New supported formats:

  • markdown (md) is now supported for saving (but not loading, yet) to an org-mode compatible table format.

  • .png files can now be loaded and saved, and crudely viewed on the canvas with an overloaded .. The pixels can be edited on the source sheet like any other data.

  • .ttf and .otf (font) files can be loaded and viewed on the canvas. This is super useful for just about no one, but it was a great excuse to implement Canvas.qcurve().

These commands have been added or changed, and are expected to stay in future versions:

  • The za command adds an empty, editable column to any sheet. gza adds N new columns.

  • The ( and ) commands will expand/collapse list/dict columns (e.g. in nested json).

  • In the canvas, d deletes points from source sheet that are contained within the cursor. gd deletes all points shown on the screen.

  • The !@#$%-_ special actions on the Columns Sheet and Describe Sheet have been removed. They were sometimes convenient, but more often made it difficult to interact with the Columns Sheet itself.

    • The g forms of these commands are still available and will operate on the source columns (with the exception of g_, which now works consistently on all sheets as expected).
  • The Shift+Arrows are aliased to HJKL (though these may not work in all environments).

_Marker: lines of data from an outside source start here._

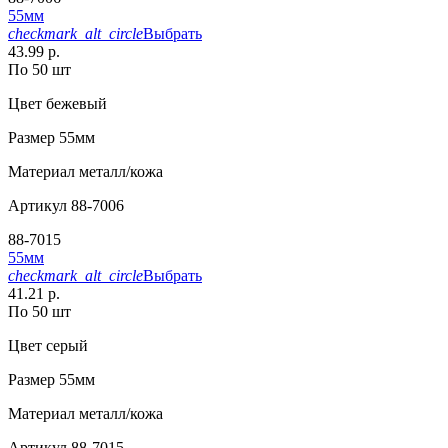
55мм
checkmark_alt_circle
Выбрать
43.99 р.
По 50 шт
Цвет
бежевый
Размер
55мм
Материал
металл/кожа
Артикул
88-7006
88-7015
55мм
checkmark_alt_circle
Выбрать
41.21 р.
По 50 шт
Цвет
серый
Размер
55мм
Материал
металл/кожа
Артикул
88-7015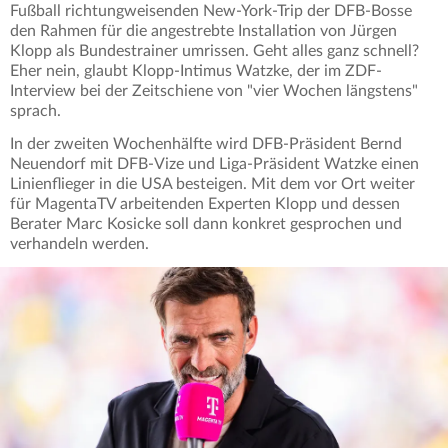
Fußball richtungweisenden New-York-Trip der DFB-Bosse
den Rahmen für die angestrebte Installation von Jürgen
Klopp als Bundestrainer umrissen. Geht alles ganz schnell?
Eher nein, glaubt Klopp-Intimus Watzke, der im ZDF-
Interview bei der Zeitschiene von "vier Wochen längstens"
sprach.
In der zweiten Wochenhälfte wird DFB-Präsident Bernd
Neuendorf mit DFB-Vize und Liga-Präsident Watzke einen
Linienflieger in die USA besteigen. Mit dem vor Ort weiter
für MagentaTV arbeitenden Experten Klopp und dessen
Berater Marc Kosicke soll dann konkret gesprochen und
verhandeln werden.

These additions are more experimental and may not stay in future versions:

  • The Backspace command drops the current sheet (like q), and also scrubs its history from the cmdlog.

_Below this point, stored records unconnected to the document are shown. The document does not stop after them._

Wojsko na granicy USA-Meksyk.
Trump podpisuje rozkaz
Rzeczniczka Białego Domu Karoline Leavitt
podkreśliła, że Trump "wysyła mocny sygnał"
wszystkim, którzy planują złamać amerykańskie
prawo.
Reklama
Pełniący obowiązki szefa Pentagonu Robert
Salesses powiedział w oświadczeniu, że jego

  • ENTER is now aliased to modify-edit-cell by default.

Other minor changes:

  • search and select with no input now uses the most recent input. n/N do this already for row search (as before), but the new behavior works more like standard vim/less/etc tools, and also applies to non-row search (like c).

  • Many sheets (pivot, describe, melt, and many loaders) have improvements and bugfixes to make them even better.

Finally, some other news:

  • VisiData has been accepted into Debian for the next release! It is currently available if you've added the unstable repo; install with apt install visidata.

  • Jeremy Singer-Vine has put together a great tutorial for people who want a smoother path to start using VisiData.

Thanks to everyone who contributed to this release! As always, feedback and suggestions are welcome and appreciated.